■ **Task**
Print the entries exactly; no image belongs in the copy.
++++++++
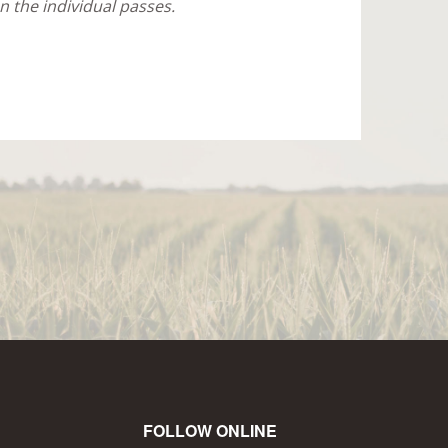
 the individual passes.
FOLLOW ONLINE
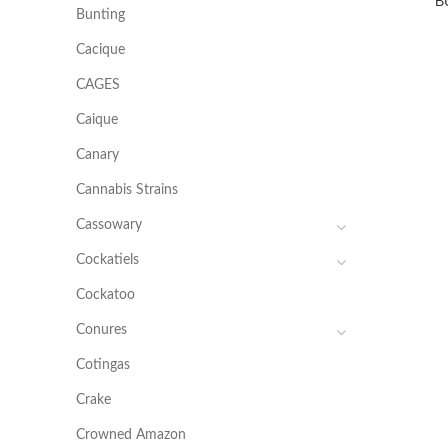
B
Bunting
Cacique
CAGES
Caique
Canary
Cannabis Strains
Cassowary
Cockatiels
Cockatoo
Conures
Cotingas
Crake
Crowned Amazon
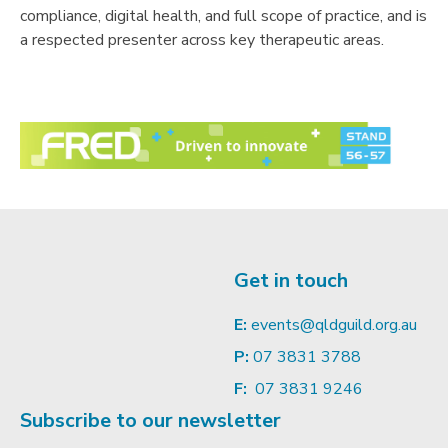
compliance, digital health, and full scope of practice, and is
a respected presenter across key therapeutic areas.
Get in touch
E:
events@qldguild.org.au
P:
07 3831 3788
F:
07 3831 9246
Subscribe to our newsletter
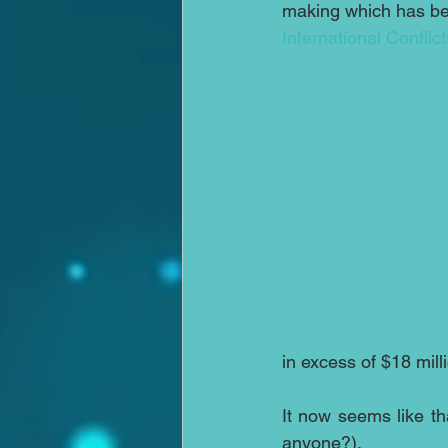
making which has be
International Conflict
in excess of $18 mil
It now seems like t
anyone?). 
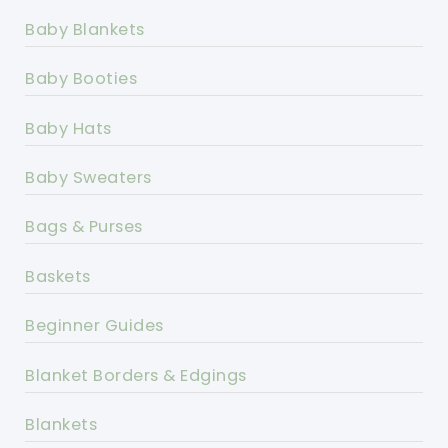
Baby Blankets
Baby Booties
Baby Hats
Baby Sweaters
Bags & Purses
Baskets
Beginner Guides
Blanket Borders & Edgings
Blankets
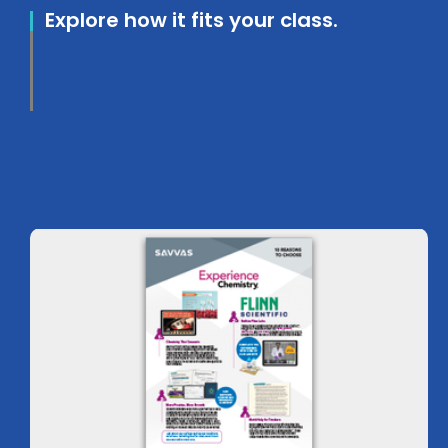
Explore how it fits your class.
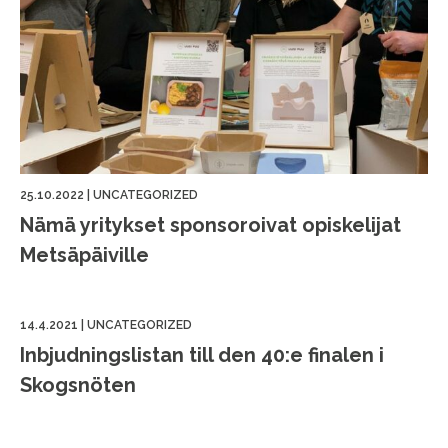
25.10.2022
|
UNCATEGORIZED
Nämä yritykset sponsoroivat opiskelijat
Metsäpäiville
14.4.2021
|
UNCATEGORIZED
Inbjudningslistan till den 40:e finalen i
Skogsnöten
++++++++
■ **Final answer**
 the individual passes.
FOLLOW ONLINE
B
Bunting
Cacique
CAGES
Caique
Canary
Cannabis Strains
Cassowary
Cockatiels
Cockatoo
Conures
Cotingas
Crake
Crowned Amazon
compliance, digital health, and full scope of practice, and is
a respected presenter across key therapeutic areas.
Get in touch
E:
events@qldguild.org.au
P:
07 3831 3788
F:
07 3831 9246
Subscribe to our newsletter
making which has be
International Conflict
in excess of $18 mil
It now seems like t
anyone?). 
Baby Blankets
Baby Booties
Baby Hats
Baby Sweaters
Bags & Purses
Baskets
Beginner Guides
Blanket Borders & Edgings
Blankets
Explore how it fits your class.
25.10.2022
|
UNCATEGORIZED
Nämä yritykset sponsoroivat opiskelijat
Metsäpäiville
14.4.2021
|
UNCATEGORIZED
Inbjudningslistan till den 40:e finalen i
Skogsnöten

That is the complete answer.